The driving force behind the rapid expansion of uranium mining in Elliot Lake was the pressing demand for uranium during the height of the U.S. nuclear weapons program. This critical need propelled the mining industry’s growth, yet this growth also ignited concerns about the health and environmental impacts associated with mining activities.
In Elliot Lake, the community is demanding swift action from both the federal government and mining giant BHP to address radioactive waste discovered on their properties. This waste, used as fill material during the 1960s, originated from now-closed uranium mines and poses an immediate threat to their well-being. Despite their appeals to the federal Ministry of Natural Resources Canada (NRCan) and BHP, no response has been forthcoming.
Expert tests have unveiled a grim reality, with residents exposed to radiation levels well above permissible limits, radioactive waste detected in driveways and perilously close to home foundations. Legal representatives for the affected residents emphasize that the government’s inaction contradicts the recently released Policy for Radioactive Waste Management and Decommissioning. Elected officials have also voiced their support for immediate cleanup.
This situation underscores the critical need for stringent regulations and robust environmental management to prevent future contamination. The residents of Elliot Lake remain unyielding in their commitment to ensuring the safety and well-being of their community. Their collective voice calls for accountability, and they demand remediation as a matter of urgency.
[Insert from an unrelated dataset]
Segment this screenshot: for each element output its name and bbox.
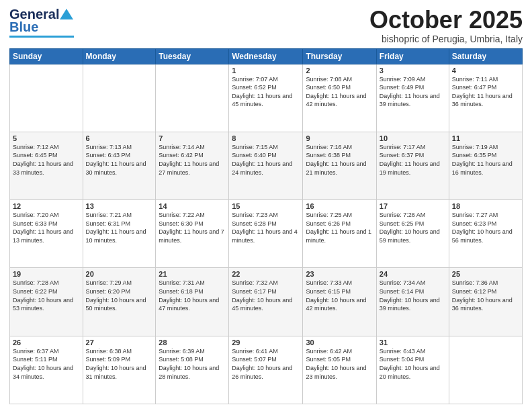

To prevent future instances of contamination like those in Grassy Narrows and Elliot Lake, it is crucial to strengthen environmental regulations, prioritize Indigenous rights and consultation, conduct thorough risk assessments, ensure transparency and accountability from industries, involve affected communities, establish long-term monitoring and remediation plans, educate the public, support affected communities, encourage sustainable practices, and engage in international collaboration for global environmental standards. By taking these comprehensive measures, we can work towards a future where communities and ecosystems are protected from the enduring consequences of environmental contamination.